▶ TASK REQUIREMENTS: The line containing "Madde (192, 1025)" marks where to begin. Write out that line and every line after it exactly, through the last line below.

▶ SUPPLIED DATA:
"""

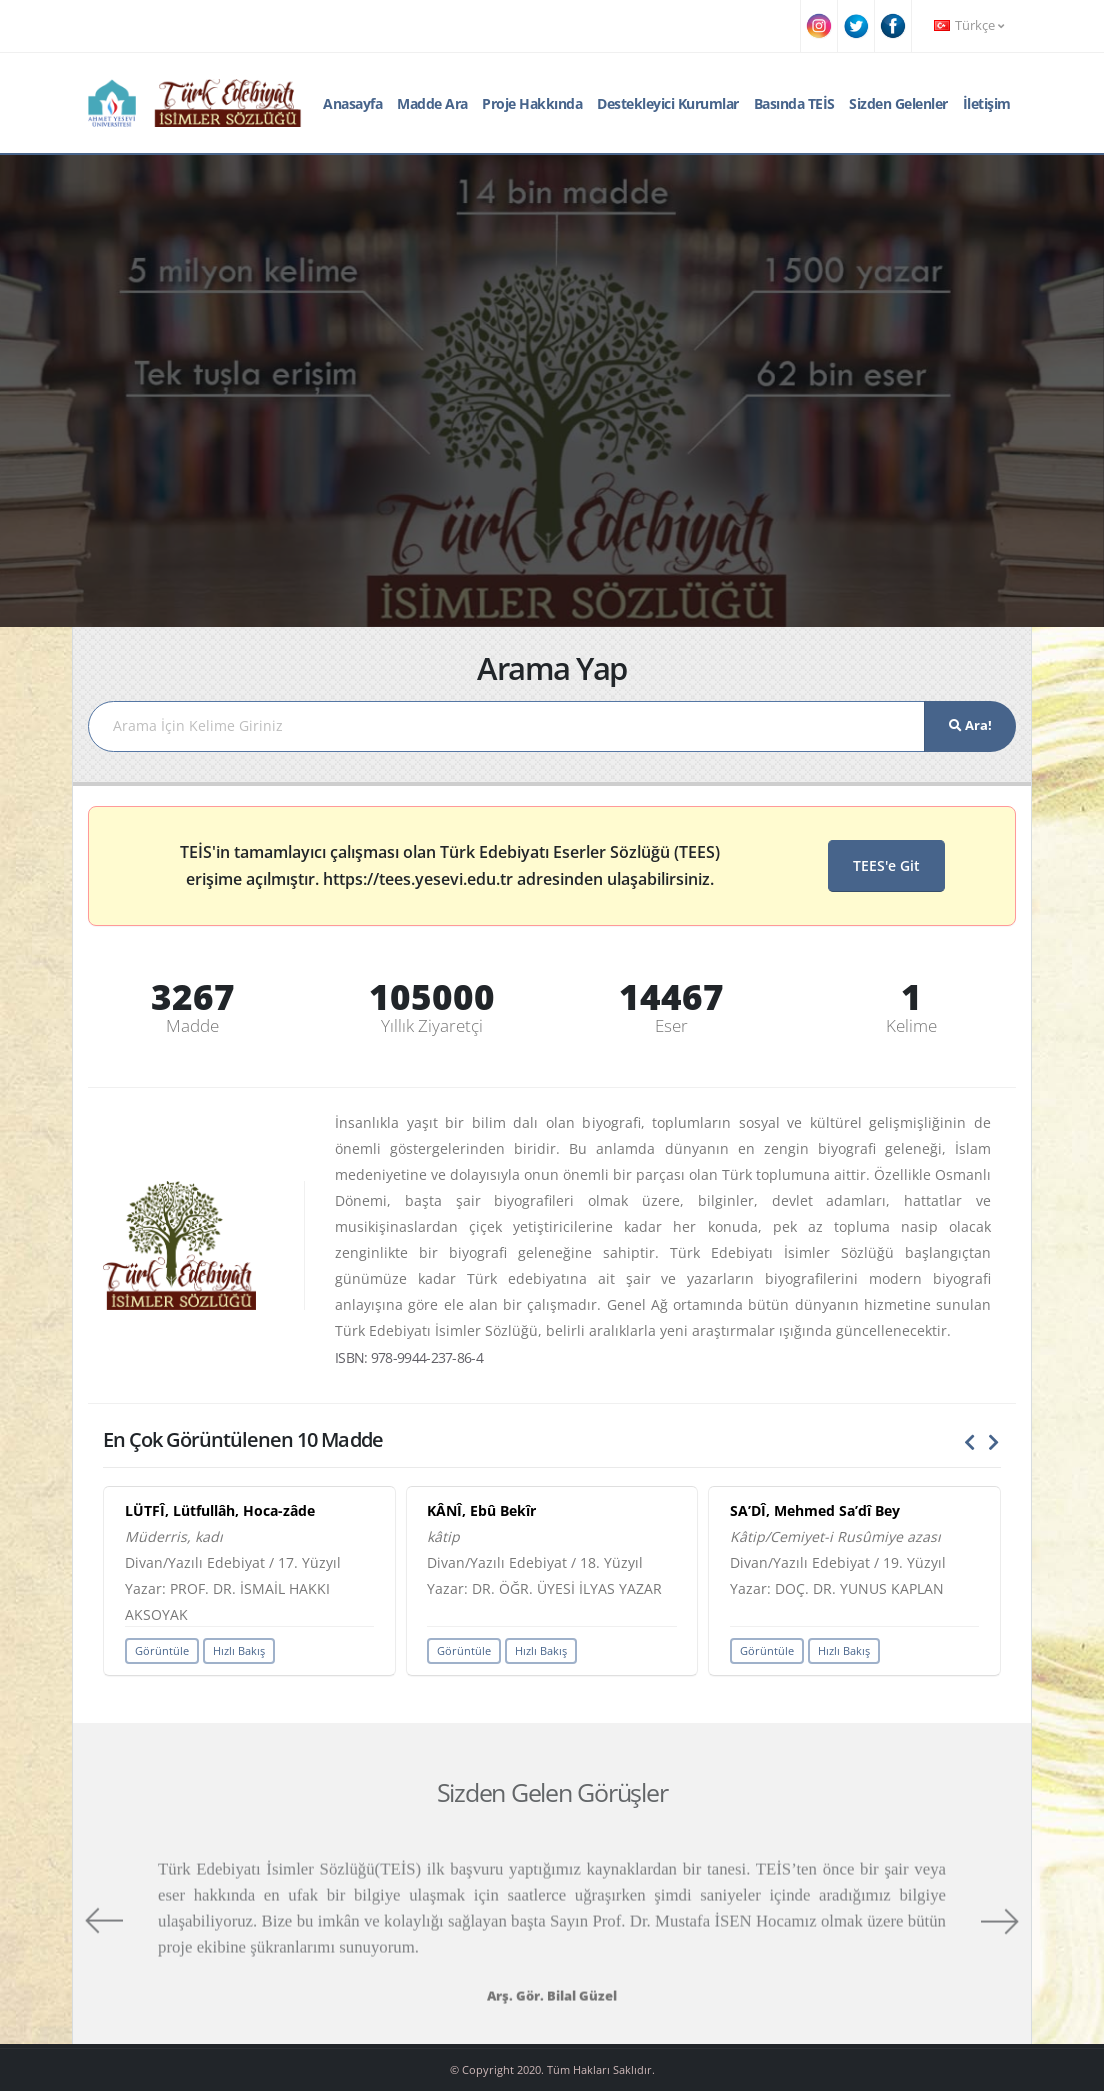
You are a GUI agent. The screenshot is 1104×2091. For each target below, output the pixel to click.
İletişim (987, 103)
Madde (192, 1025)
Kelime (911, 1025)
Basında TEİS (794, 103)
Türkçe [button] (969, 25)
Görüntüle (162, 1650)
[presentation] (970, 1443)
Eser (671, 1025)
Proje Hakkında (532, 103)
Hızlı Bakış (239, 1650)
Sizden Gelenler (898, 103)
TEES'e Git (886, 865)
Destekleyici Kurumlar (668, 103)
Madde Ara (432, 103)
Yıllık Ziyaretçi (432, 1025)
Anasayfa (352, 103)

"""

▶ RESPONSE AREA:
Madde (192, 1025)
Kelime (911, 1025)
Basında TEİS (794, 103)
Türkçe [button] (969, 25)
Görüntüle (162, 1650)
[presentation] (970, 1443)
Eser (671, 1025)
Proje Hakkında (532, 103)
Hızlı Bakış (239, 1650)
Sizden Gelenler (898, 103)
TEES'e Git (886, 865)
Destekleyici Kurumlar (668, 103)
Madde Ara (432, 103)
Yıllık Ziyaretçi (432, 1025)
Anasayfa (352, 103)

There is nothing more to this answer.